L'inspiration lui est venue d'un mauvais rêve dans lequel son père, mort depuis longtemps, éclatait en violence après avoir accumulé les frustrations d'une journée d'ouvrier. «Mon père n'aurait jamais fait ça. Mais j'y ai vu la puissance de la violence quotidienne.»

On suit en parallèle l'histoire de quatre couples et d'un tandem mère-fille. Chacun se débat avec un drame. Isolés, tous essaient de s'en sortir à leur façon et finissent par voir la lumière.

Louis Morissette et Maxim Roy incarnent Simon et Sophie, un couple de jeunes professionnels à qui tout semble réussir. Jusqu'à ce que Sophie tombe enceinte accidentellement et qu'ils se retrouvent face à des choix difficiles.

Papa d'un troisième enfant depuis 48 heures à peine au moment de l'entrevue - sa conjointe Véronique Cloutier a donné naissance mardi à une petite Raphaelle -, l'auteur et humoriste n'a pas eu à aller chercher loin des justifications à son personnage. «On n'a pas le même destin, mais on fait un peu les mêmes réflexions», dit-il.

Avec l'automne chargé qui l'attendait (tournages de CA et de Cabotins, gala des Gémeaux et arrivée d'un nouveau bébé), il a songé à «passer son tour» quand il a su que Robert Ménard voulait le voir en audition. Mais il a été gagné par le scénario.

«Je trouvais que c'était bien mené, bien ficelé. Et sur le plan plus personnel, totalement autre chose, loin de la comédie. C'est un drame tout en silence. Un autre rythme. J'avais envie de jouer ça.»

Depuis un an et demi, il a beaucoup interprété ses propres textes. Il souhaitait se montrer disponible aux projets des autres.

Des personnages complexes

«Les choix des personnages sont surprenants», souligne de son côté Maxim Roy. Si c'était une de mes amies, qu'est-ce que je ferais? Il n'y a pas beaucoup de scénarios comme ça. C'est très intro-spectif. Les personnages sont complexes.»

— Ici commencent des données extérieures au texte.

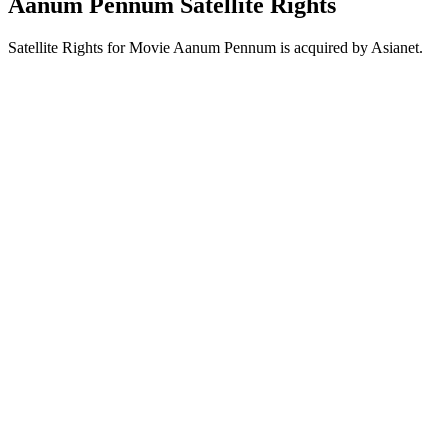
Aanum Pennum Satellite Rights
Satellite Rights for Movie Aanum Pennum is acquired by Asianet.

Julie Perreault (Minuit, le soir, Les soeurs Elliot) prête vie à Laurie, une mère seule débordée, en conflit avec sa fille de 5 ans interprétée par la petite Alexandra Sicard.

«Ce genre de rôle me fait prendre position, dit-elle. Même si tu n'es pas d'accord avec sa façon de réagir, il faut que tu y croies, que tu la défendes.» En donnant la réplique à un enfant, elle apprend une nouvelle façon de jouer: «Il faut être instinctif, au premier degré, prêt à rebondir quand elle est disponible.»

Gérard Poirier joue un octogénaire qui a connu sa part de malheurs et semble n'avoir plus rien ni personne. Il aimerait bien parler avec quelqu'un et tente d'attirer l'attention des gens qu'il croise au square Victoria. «C'est un rôle très émouvant. Je l'aime parce que ce n'est pas un désespéré», explique le comédien.

De leur côté, Danielle Proulx (C.R.A.Z.Y, Aveux, etc.) tient le rôle d'une peintre alcoolique et Vincent Bilodeau celui de son conjoint ébéniste. Tout ce monde est relié à un couple de Maghrébins (Joseph Antaki et Fariba Bonakdar), dont le mari sera témoin d'un événement concernant Sophie.

Le mauvais temps de la semaine dernière a quelque peu compliqué la production. Sur 30 jours de tournage, 10 ont lieu à l'extérieur.

Le film est produit par Robert Ménard, Claire Wojas et Claude Bonin (Vidéofilms), qui partagent tous les trois une longue feuille de route.

Cinq visions du Montréal contemporain

«C'est comme cinq courts métrages. Cinq univers différents qui s'entrecroisent. Cinq visions différentes du Montréal contemporain, raconte Robert Ménard. Et à la fin, comme dans un bon vieux film choral, il y quelque chose qui se passe. On apprend quelque chose d'extrêmement important. Il y a comme un suspense tout au long du film.»

Douce revanche pour le réalisateur, Le bonheur de Pierre, mal accueilli ici par la critique, poursuit sa carrière à l'étranger.

Après s'être promené à Orlando et Angoulême, il est en nomination dans deux semaines au Festival de films indépendants de New York pour le meilleur scénario, le meilleur film et le meilleur réalisateur, souligne Robert Ménard.

«C'est quand même pas mal. Il est très apprécié. Cela me rassure sur mon travail...»

Reste avec moi doit prendre l'affiche à la fin de 2010. Le budget de 4 millions a été financé par Téléfilm Canada, le distributeur Séville et les crédits d'impôt provincial et fédéral.